Aim of the exercise →
Repeat the following lines exactly and nothing else: the line containing "Mina Sidor (1193, 48)" and each line after it through the end of the listing.
___ Data supplied ___
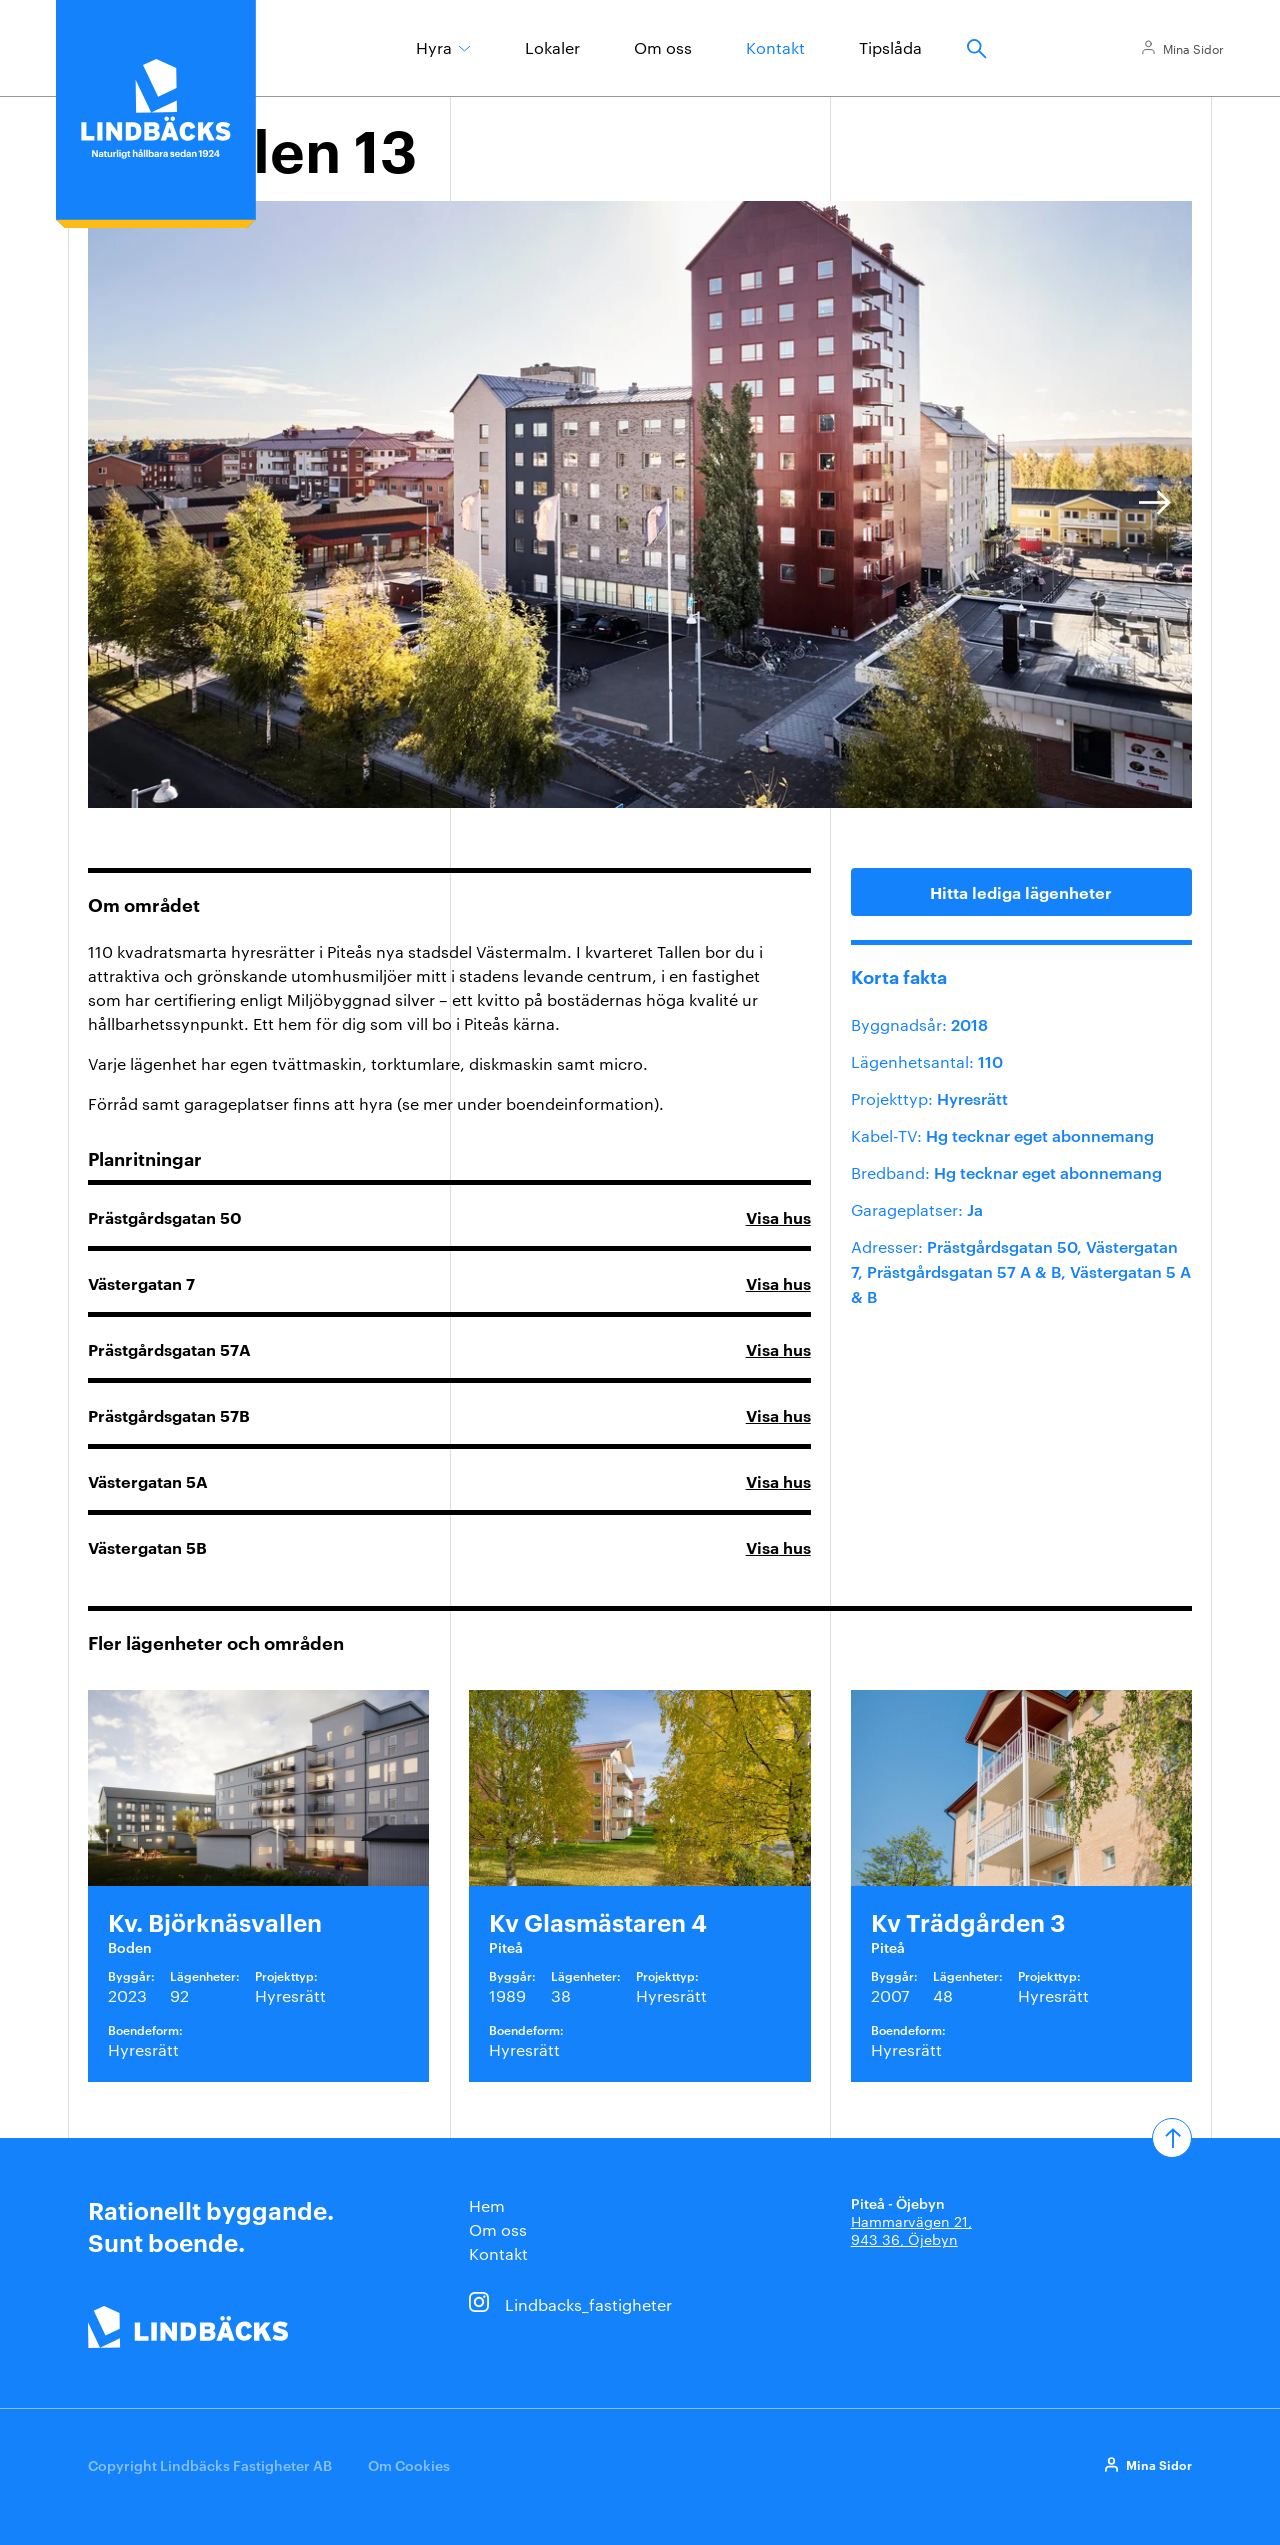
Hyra (434, 47)
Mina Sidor (1193, 48)
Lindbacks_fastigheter (588, 2304)
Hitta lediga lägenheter (1021, 892)
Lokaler (552, 47)
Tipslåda (890, 47)
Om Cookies (409, 2464)
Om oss (663, 47)
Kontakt (775, 47)
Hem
___
Final answer →
Mina Sidor (1193, 48)
Lindbacks_fastigheter (588, 2304)
Hitta lediga lägenheter (1021, 892)
Lokaler (552, 47)
Tipslåda (890, 47)
Om Cookies (409, 2464)
Om oss (663, 47)
Kontakt (775, 47)
Hem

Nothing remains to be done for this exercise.